In recent years, several lines of evidence have indicated that the JAK2/STAT3 signal pathway is hyperactivated in cellular and animal models of oxidative stress injury, suggesting an important role of this signaling pathway in regulating oxidative stress responses43,44,45. It has been verified that H2O2 treatment significantly increased the level of pSTAT3 in a dose-dependent manner in peripheral blood human lymphocytes, fibroblasts, A-431 carcinoma cells, and in human umbilical vein endothelial cells43, 44, 46. Further evidence has shown that ROS prevented the dephosphorylation of STAT3, whereas induced STAT3 phosphorylation was completely abolished by treatment with the ROS inhibitor N-acetyl L-cysteine47. In addition, Lei et al. demonstrated that transient focal cerebral ischemia-induced STAT3 activation might be mediated by ROS production on the basis of evidence that STAT3 activation is blocked by a ROS scavenger in a dose-dependent manner45. However, the role of ROS in inducing mitochondrial STAT3 activation has not been elucidated. The role of mitoStat3 in the regulation of mitochondrial ROS is also unclear. It was recently reported that the JAK2-STAT3 pathway up-regulates oxidative stress and increases ROS levels and cell death44, 46, 48. Here, our results indicated that a crosstalk occurred between ROS and mitoStat3, which may constitute an important mechanism for the neuronal injury caused by Hcy. Furthermore, ROS levels began to increase at 5 min in Hcy-treated cells; in contrast, pSTAT3 levels began to increase after 30 min following Hcy treatment. Thus, it would appear that ROS generation represents one of the early changes caused by Hcy whereas activation of STAT3 might comprise a downstream event of ROS generation.

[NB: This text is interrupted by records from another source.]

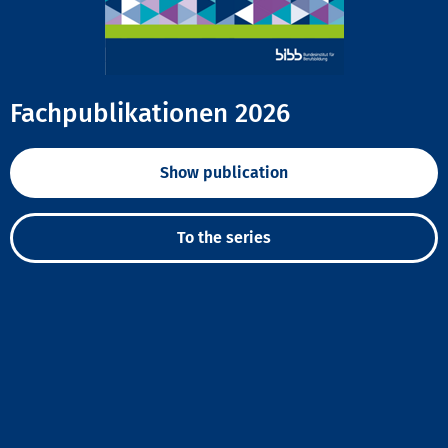
Fachpublikationen 2026
Show publication
To the series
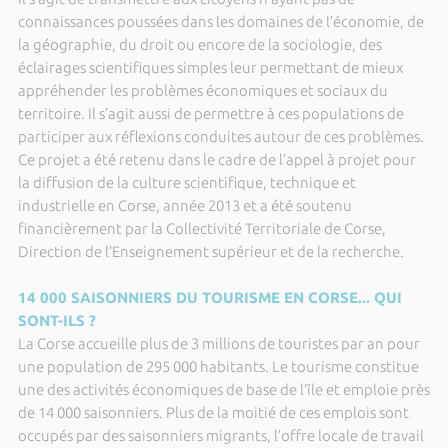
connaissances poussées dans les domaines de l’économie, de
la géographie, du droit ou encore de la sociologie, des
éclairages scientifiques simples leur permettant de mieux
appréhender les problèmes économiques et sociaux du
territoire. Il s’agit aussi de permettre à ces populations de
participer aux réflexions conduites autour de ces problèmes.
Ce projet a été retenu dans le cadre de l’appel à projet pour
la diffusion de la culture scientifique, technique et
industrielle en Corse, année 2013 et a été soutenu
financièrement par la Collectivité Territoriale de Corse,
Direction de l’Enseignement supérieur et de la recherche.
14 000 SAISONNIERS DU TOURISME EN CORSE... QUI
SONT-ILS ?
La Corse accueille plus de 3 millions de touristes par an pour
une population de 295 000 habitants. Le tourisme constitue
une des activités économiques de base de l’île et emploie près
de 14 000 saisonniers. Plus de la moitié de ces emplois sont
occupés par des saisonniers migrants, l’offre locale de travail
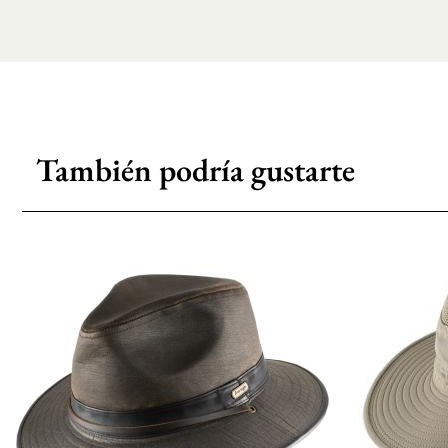
También podría gustarte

In conclusion, we demonstrate that elevated Hcy levels caused mitochondrial dysfunction, which was displayed as a significant decrease in respiratory chain activities, increased ROS production, and mitochondrial swelling in the hippocampus and cortex following ischemic injury. Over-expression of pSTAT3 induced by Hcy was localized to the mitochondria and was correlated to the regulation of ROS production. Early ROS generation may further induce mitochondria-localized STAT3 activation. Therefore, our results suggest that lowering Hcy levels or interference with the biochemical mechanisms involved in oxidative stress may represent potential therapeutic strategies in ischemic brain damage.

Materials and Methods

Materials

D,L-Homocysteine, 2′,7′-Dichlorofluorescin diacetate (DCFH-DA), Glutathione reduced ethyl ester (GEE), AG490, and Bovine Serum Albumin (BSA) were purchased from Sigma-Aldrich (St. Louis, MO, USA). The primary antibodies (mouse monoclonal antibody against STAT3, rabbit monoclonal antibody against phosphorylated STAT3 at Tyr705 (pSTAT3), and mouse monoclonal antibody against β-actin) and the secondary antibodies (fluorescein isothiocyanate (FITC)-conjugated goat anti-rabbit IgG, tetraethyl rhodamine isothiocyanate (TRITC)-conjugated goat anti-mouse IgG, horseradish peroxidase-linked anti-rabbit and anti-mouse IgG) were purchased from Cell Signaling Technology (Danvers, MA, USA). Mouse monoclonal antibodies against 8-hydroxy-deoxyguanosine (8-OHdG), Cytochrome c oxidase subunit IV (COX IV), and Cytochrome c (Cyt c) were purchased from Abcam (Cambridge, MA, USA). The assay kits for electron transport chain Complex I, Complex II and Complex III were purchased from Nanjing Jiancheng Bioengineering Institute (Nanjing, China). Ethylene diamine tetraacetic acid (EDTA), Trypsin-EDTA solution and Lysis buffer were purchased from Beyotime Biotech (Wuhan, China). 4′,6-diamidino-2-phenylinedole, dihydrochloride (DAPI) was purchased from Solarbio (Beijing, China). Dulbecco’s modified Eagle’s medium (DMEM) and fetal bovine serum (FBS) was purchased from Gibco-BRL (Paisley, UK). NC membranes, and immobilon western chemiluminescent horseradish peroxidase substrate were from Millipore (Bedford, MA, USA).


N2a Cell Culture and treatment

The N2a cell line was obtained from Huaxi Xu (Biomedical Research, Xiamen University, Xiamen, China) and cultured as previously described49. Briefly, the cells were grown in DMEM with 10% FBS and 1% penicillin/streptomycin and incubated at 37 °C with 5% CO2/95% air in a humidified atmosphere. Media was renewed every 2 days. The N2a cells were respectively pretreated with the ROS inhibitor GEE (5 mM) for 30 min and AG490 (500 μM) for 60 min and then with Hcy (500 μM). Cell cultures were exposed to D,L-Hcy (500 μM) for different lengths of time immediately prior to the end of the experiment.


Measurement of ROS levels in N2a cells

The formation of ROS in N2a cells was measured using the probe DCFH-DA. The cells were seed at a density of 1 × 106/well with 2 ml DMEM culture medium into 6-well plates, pre-incubated with 10 μM DCFH-DA for 30 min in the dark, and then treated with Hcy, GEE (5 mM), or AG490 (500 μM). DCF intensity was measured immediately by inversion fluorescence microscopy (excitation 470–490 nm/emission 510–550 nm; Olympus XI81; Tokyo, Japan).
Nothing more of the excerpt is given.